THE INPUT>
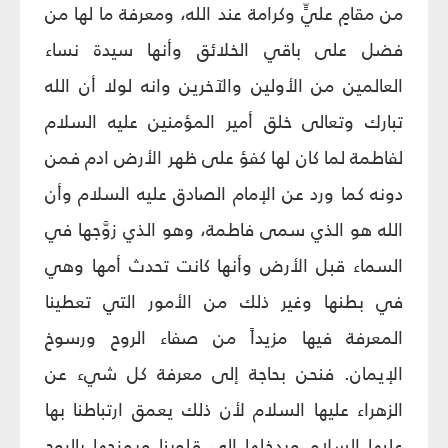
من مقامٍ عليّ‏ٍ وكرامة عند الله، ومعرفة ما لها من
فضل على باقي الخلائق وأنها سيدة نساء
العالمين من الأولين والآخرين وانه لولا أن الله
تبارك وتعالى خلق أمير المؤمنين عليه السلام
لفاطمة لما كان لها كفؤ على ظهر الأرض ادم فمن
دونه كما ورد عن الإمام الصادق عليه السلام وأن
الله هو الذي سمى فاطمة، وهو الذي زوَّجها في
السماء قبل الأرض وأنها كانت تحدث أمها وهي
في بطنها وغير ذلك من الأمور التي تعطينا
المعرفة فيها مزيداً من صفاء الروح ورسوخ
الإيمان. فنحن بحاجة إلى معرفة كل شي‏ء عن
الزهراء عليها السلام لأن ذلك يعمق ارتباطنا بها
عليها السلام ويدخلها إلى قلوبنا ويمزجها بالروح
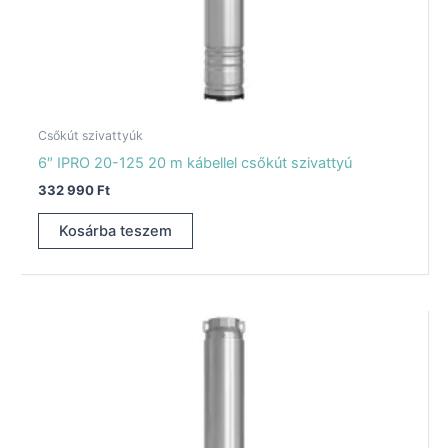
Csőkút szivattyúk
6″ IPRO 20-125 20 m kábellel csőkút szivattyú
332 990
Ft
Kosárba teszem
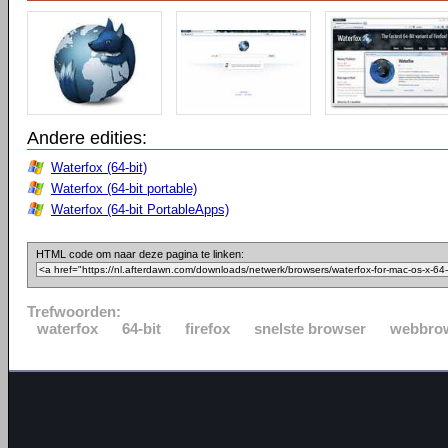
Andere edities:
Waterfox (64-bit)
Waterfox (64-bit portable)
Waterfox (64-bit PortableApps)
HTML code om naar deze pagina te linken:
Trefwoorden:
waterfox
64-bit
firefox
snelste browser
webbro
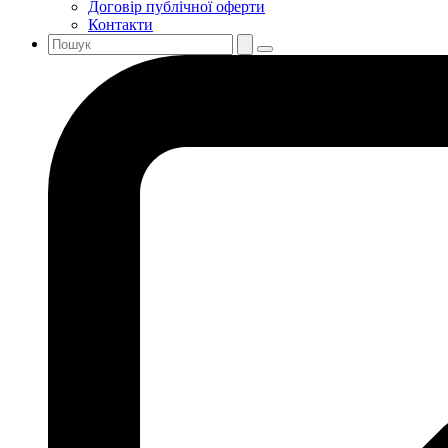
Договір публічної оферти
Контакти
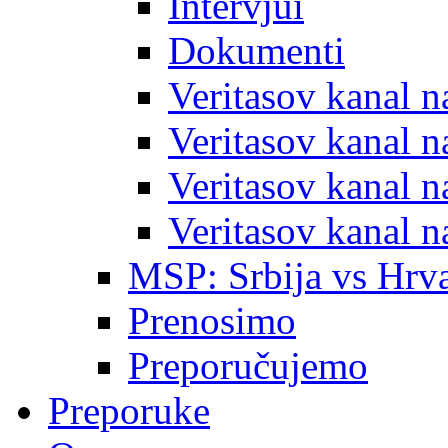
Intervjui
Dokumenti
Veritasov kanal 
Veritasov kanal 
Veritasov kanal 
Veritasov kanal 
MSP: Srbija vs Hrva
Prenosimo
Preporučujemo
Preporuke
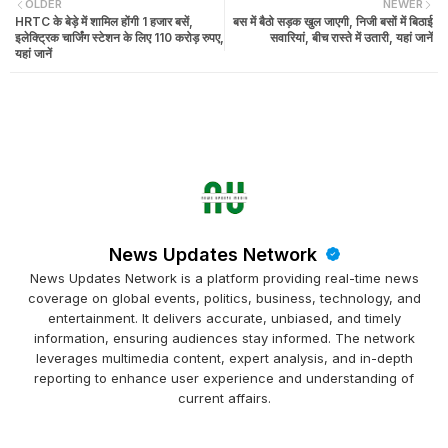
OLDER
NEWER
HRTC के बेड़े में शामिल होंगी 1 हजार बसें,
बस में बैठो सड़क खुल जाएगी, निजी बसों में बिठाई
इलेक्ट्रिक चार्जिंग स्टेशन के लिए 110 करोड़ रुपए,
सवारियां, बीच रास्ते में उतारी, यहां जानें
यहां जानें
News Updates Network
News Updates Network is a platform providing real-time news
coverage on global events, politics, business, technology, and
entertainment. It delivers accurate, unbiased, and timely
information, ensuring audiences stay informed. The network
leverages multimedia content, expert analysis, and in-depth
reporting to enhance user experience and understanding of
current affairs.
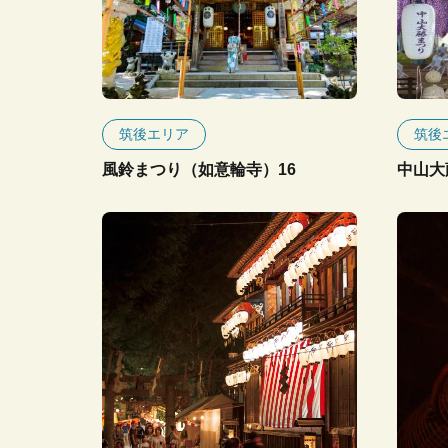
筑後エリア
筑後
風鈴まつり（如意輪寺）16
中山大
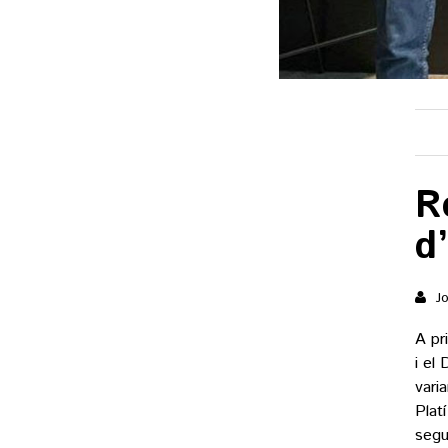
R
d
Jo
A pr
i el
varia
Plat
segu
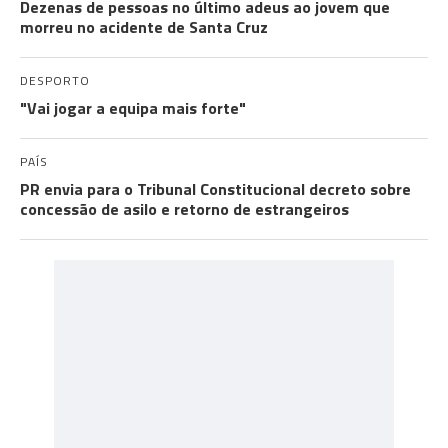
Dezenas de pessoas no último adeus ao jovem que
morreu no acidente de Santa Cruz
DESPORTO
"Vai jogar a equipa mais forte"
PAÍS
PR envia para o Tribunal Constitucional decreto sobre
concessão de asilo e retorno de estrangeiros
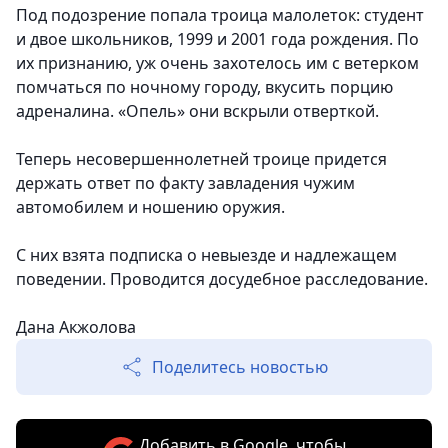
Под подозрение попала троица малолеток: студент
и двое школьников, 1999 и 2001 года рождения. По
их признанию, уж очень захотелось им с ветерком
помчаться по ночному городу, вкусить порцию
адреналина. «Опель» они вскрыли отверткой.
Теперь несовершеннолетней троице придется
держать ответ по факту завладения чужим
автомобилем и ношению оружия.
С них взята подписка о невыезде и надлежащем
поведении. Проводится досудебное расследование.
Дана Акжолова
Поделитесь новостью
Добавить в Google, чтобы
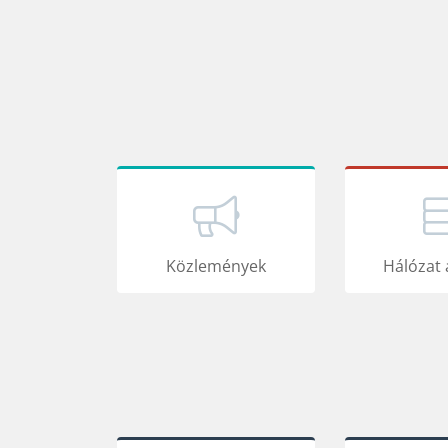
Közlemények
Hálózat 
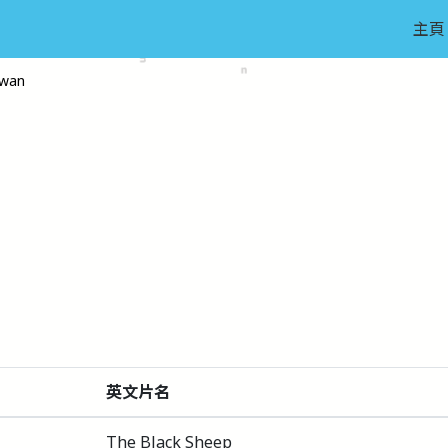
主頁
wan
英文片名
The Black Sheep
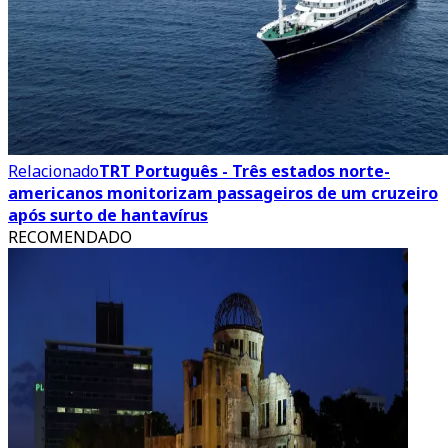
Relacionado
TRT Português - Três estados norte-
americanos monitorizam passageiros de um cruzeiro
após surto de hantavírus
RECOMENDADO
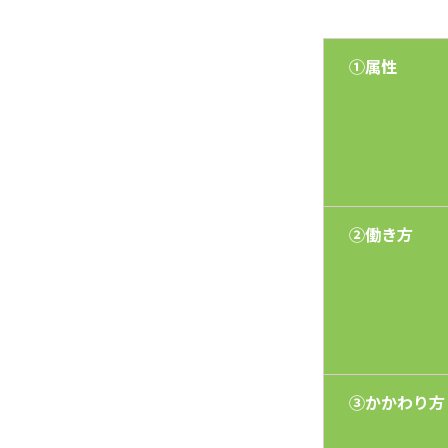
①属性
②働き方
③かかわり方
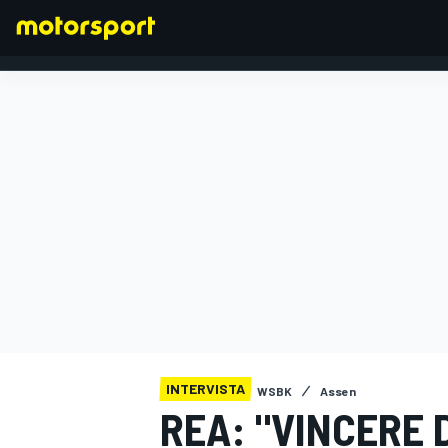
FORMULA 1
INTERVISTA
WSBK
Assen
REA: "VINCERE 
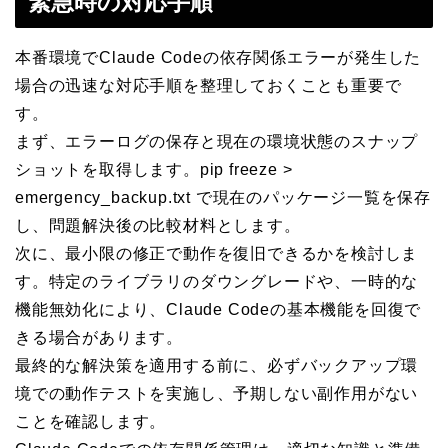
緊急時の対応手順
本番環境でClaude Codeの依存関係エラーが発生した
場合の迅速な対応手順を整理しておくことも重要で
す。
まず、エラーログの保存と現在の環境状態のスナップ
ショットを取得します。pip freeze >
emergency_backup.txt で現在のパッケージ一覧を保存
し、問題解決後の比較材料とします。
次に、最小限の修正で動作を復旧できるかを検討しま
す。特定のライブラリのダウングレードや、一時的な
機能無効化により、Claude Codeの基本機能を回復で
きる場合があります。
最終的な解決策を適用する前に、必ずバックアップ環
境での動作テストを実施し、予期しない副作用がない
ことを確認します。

TASK> The reply should hold the entries above from the line with "دونه كما ورد عن الإمام الصادق عليه السلام وأن" to the line with "Csőkút szivattyúk", duplicated exactly, pictures excluded.

ANSWER FOR THIS EXERCISE>
دونه كما ورد عن الإمام الصادق عليه السلام وأن
الله هو الذي سمى فاطمة، وهو الذي زوَّجها في
السماء قبل الأرض وأنها كانت تحدث أمها وهي
في بطنها وغير ذلك من الأمور التي تعطينا
المعرفة فيها مزيداً من صفاء الروح ورسوخ
الإيمان. فنحن بحاجة إلى معرفة كل شي‏ء عن
الزهراء عليها السلام لأن ذلك يعمق ارتباطنا بها
عليها السلام ويدخلها إلى قلوبنا ويمزجها بالروح
Csőkút szivattyúk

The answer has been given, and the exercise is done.